A.S. Byatt’s Still Life
A.S. Byatt’s Still Life reads like a painting. Byatt describes a person or a scene with a list of colors, like splotches of paint, but colors so precise and visceral that you can almost taste them. When Frederica goes to the picnic by the sea, one learns that “her skin had at one stage, unusual in a redhead, been almost chocolate-brown and silk smooth, but she was northern redhead, and had passed beyond the russet and the Negro, back to a strange peeled patchwork, toast-cinder brown, radish-crimson, freckled bone and the translucent gray of flaking skin still shifting.” Toast-cinder brown is a brown I have never seen physically but can see in my mind and taste in my mouth. Toast. Cinder. The nuttiness of browned crust on the tongue. The kind of brown that can only describe human skin, salty and slightly rancid from sweat. Radish. Crimson. One knows that a red radish isn’t exactly red the way a rose or blood is red. The association of a radish to crimson makes one think of a red that is almost magenta, which is the same hue as the pink of sunburnt skin. Young skin. Fresh like the crispness of a radish.
“Freckled bone” is strangely appropriate even though we are talking about skin and not the skeleton underneath.

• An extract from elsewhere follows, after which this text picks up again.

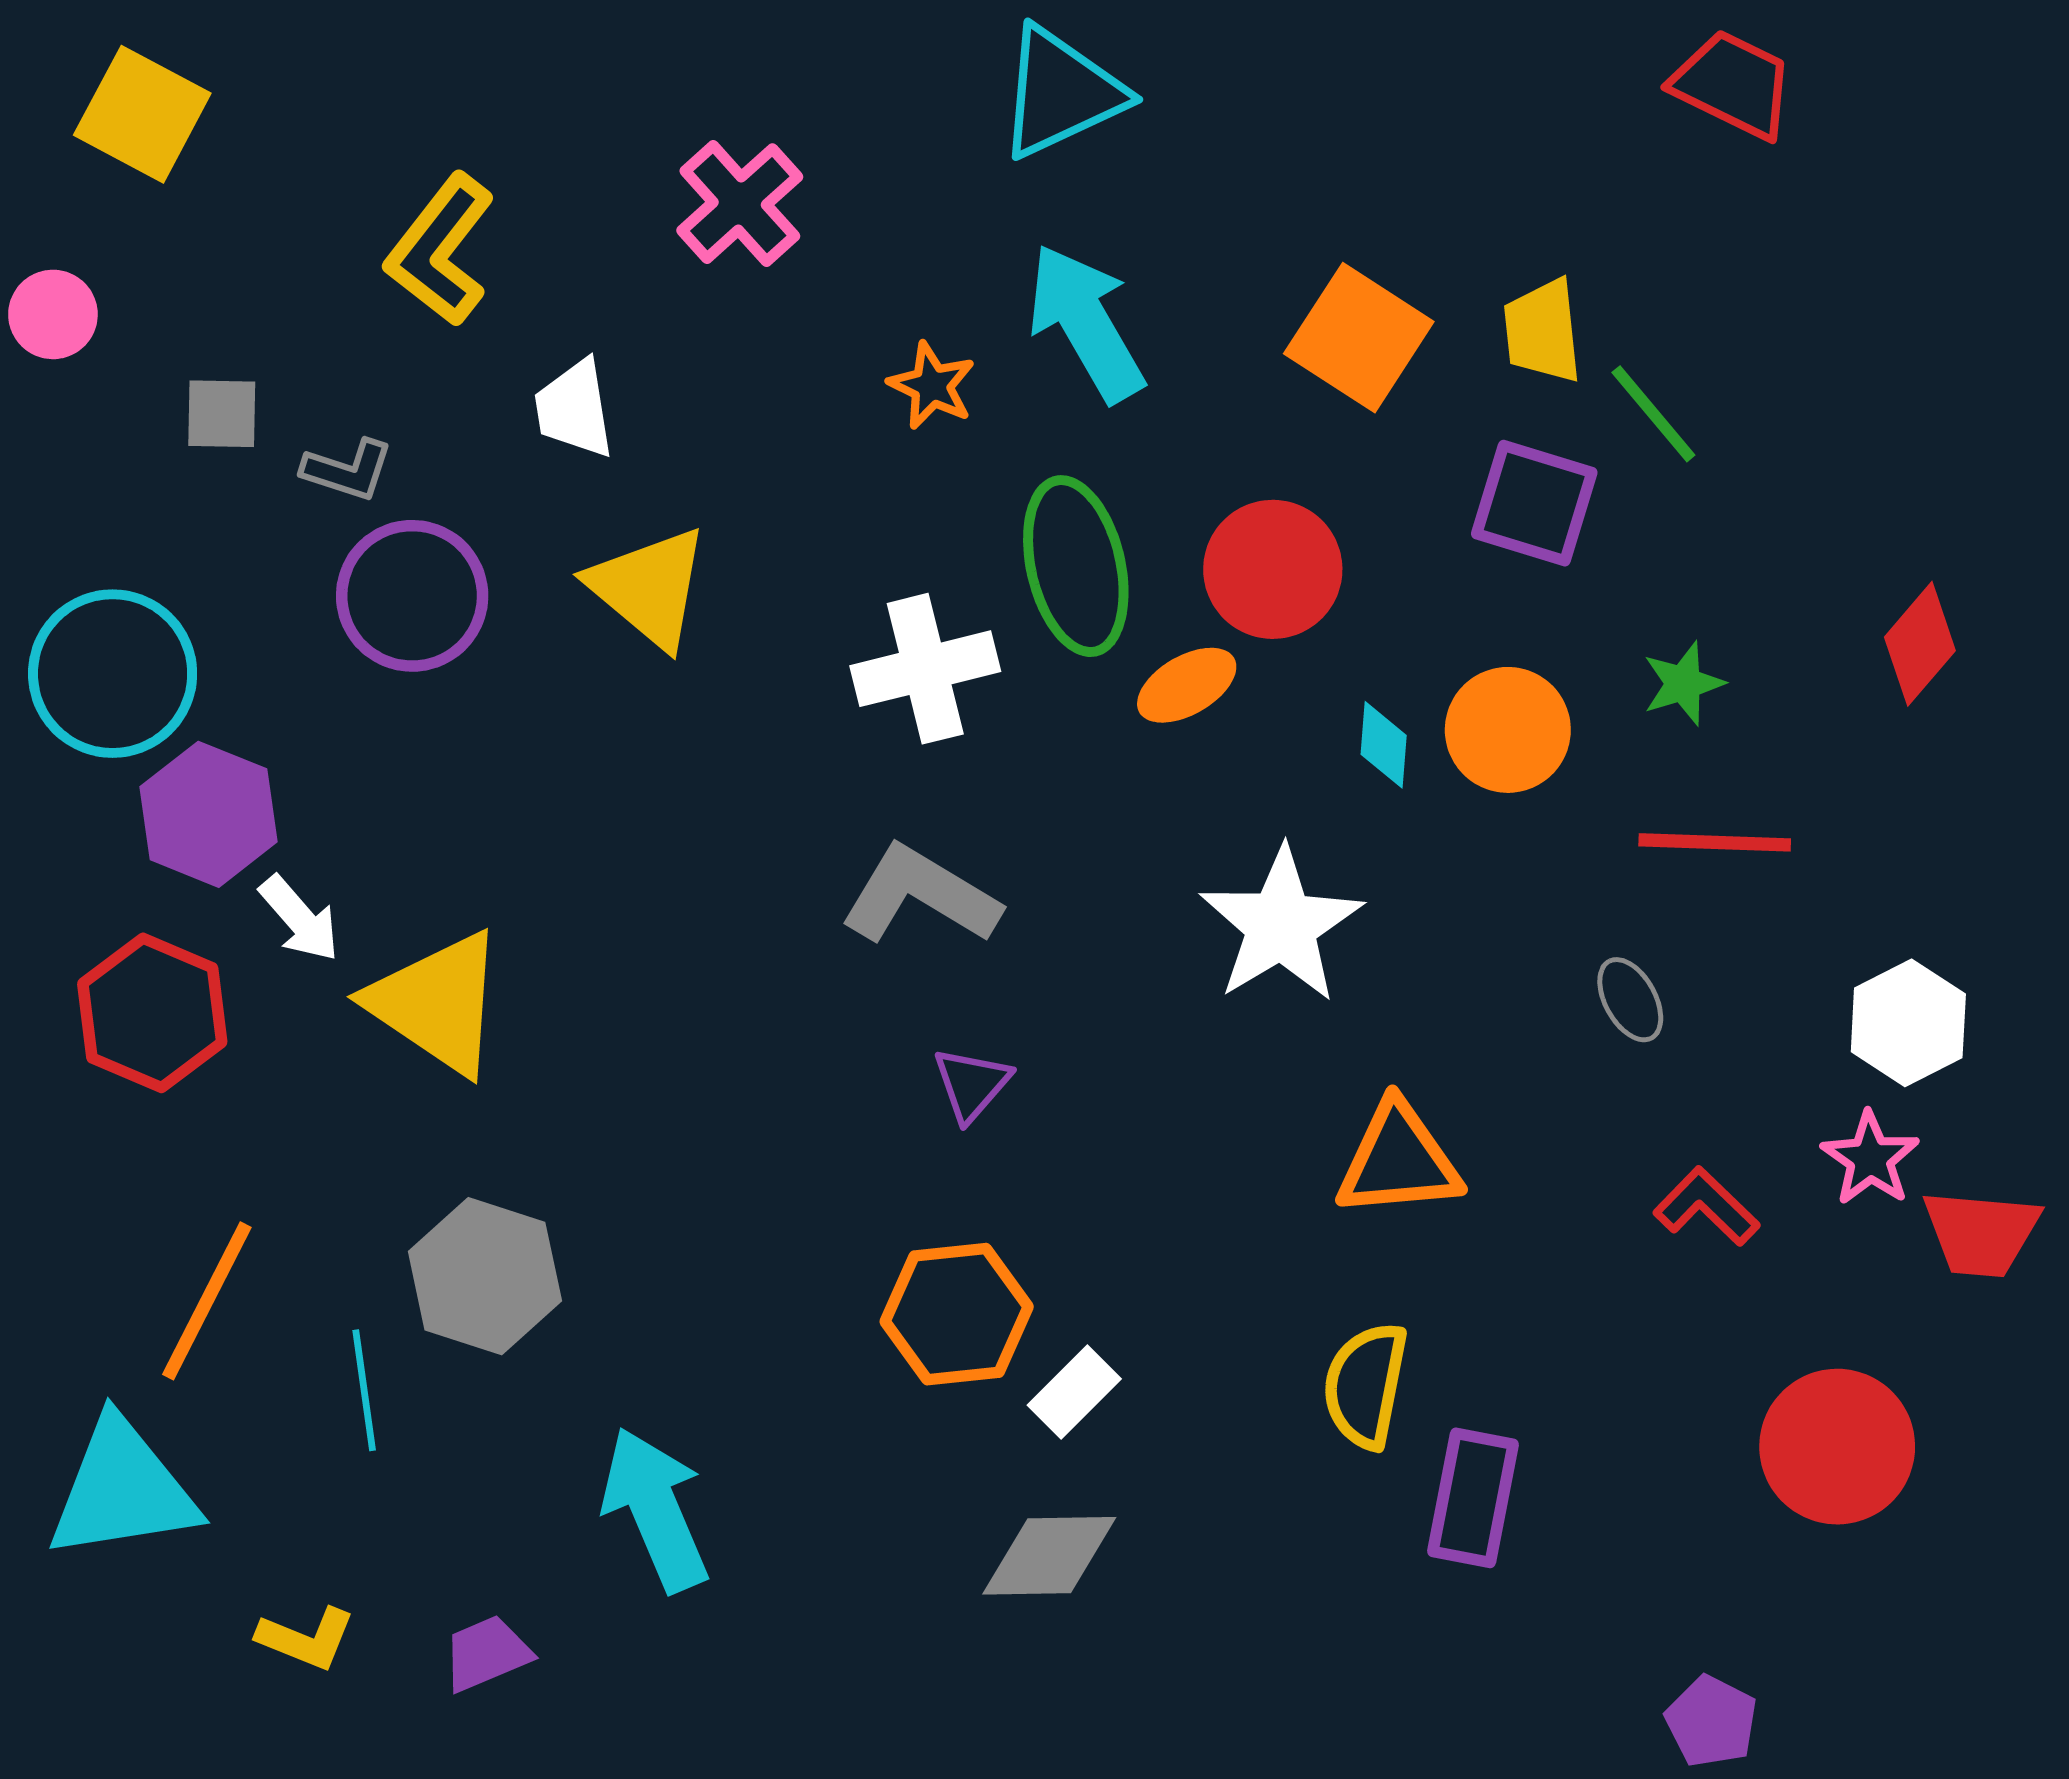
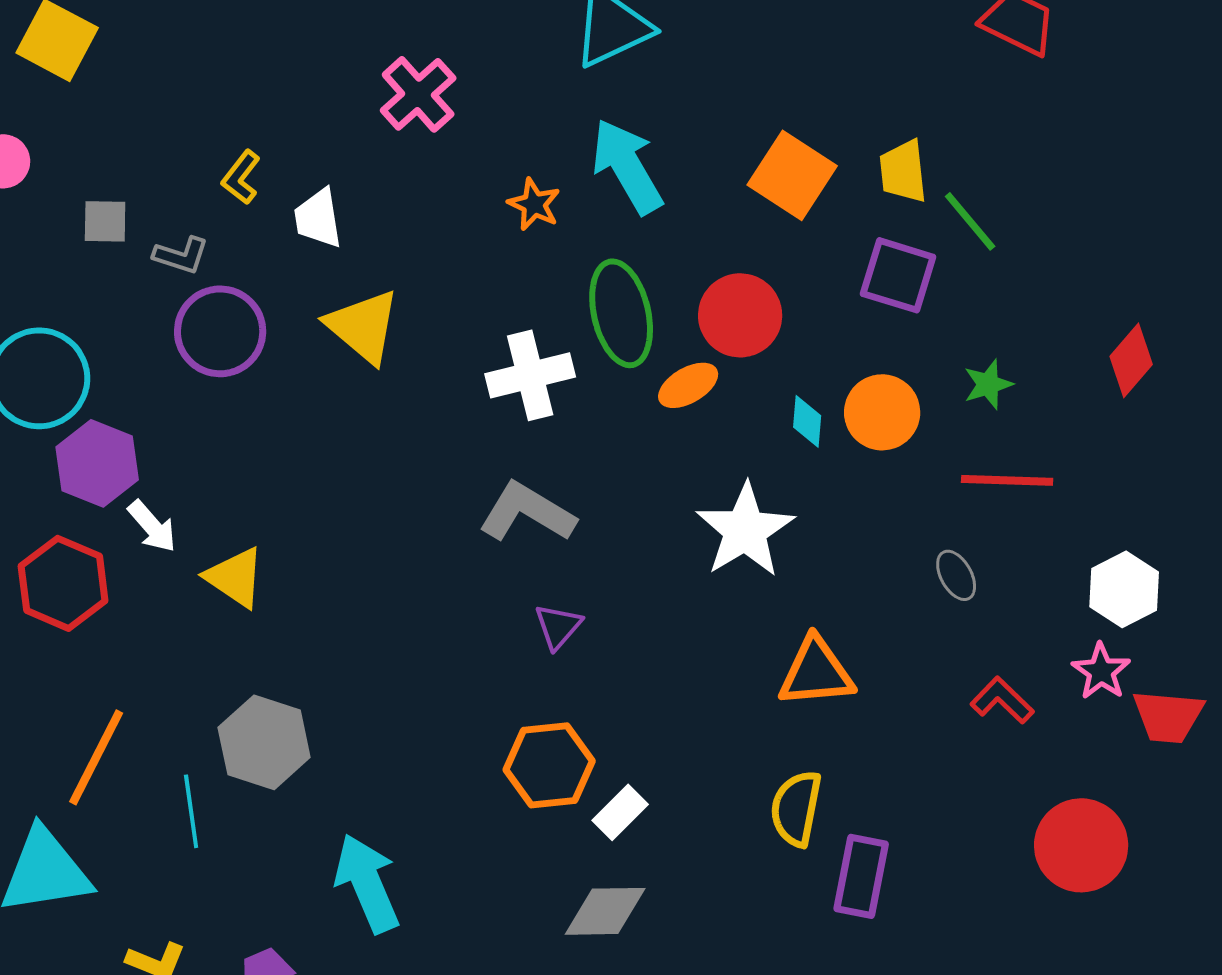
yellow L-shape: (440, 250) -> (241, 177), moved, size x0.6
yellow triangle: (437, 1003) -> (235, 577), size x0.7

The human bone with its tinge of ivory that can’t be compared to any other colors of the external parts of the human body. By imagining the bone, its curves and dark shadows pooling in the spaces that those curvatures make, we see the true coloring of her skin—not white, not beige, but bone. Then immediately the bony shape of her thin body. Through one carefully chosen word, we move seamlessly from color to shape.
What about the “translucent gray of flaking skin”? It’s an exaggeration. We know that flakes of skin are never completely white or opaque. Yet one does not typically think of them as being translucent or gray either. The description feels too exaggerated but the exaggeration brings us closer to what flakes of skin are like. Dingy and delicate are what flakes of skin are like. Grey and translucent fit the bill.
The novel must be read slowly in order for one to be able to fully appreciate the artistry of Byatt’s strokes. Every adjective she stacks on top of another creates a picture that is brimming with rich sensations.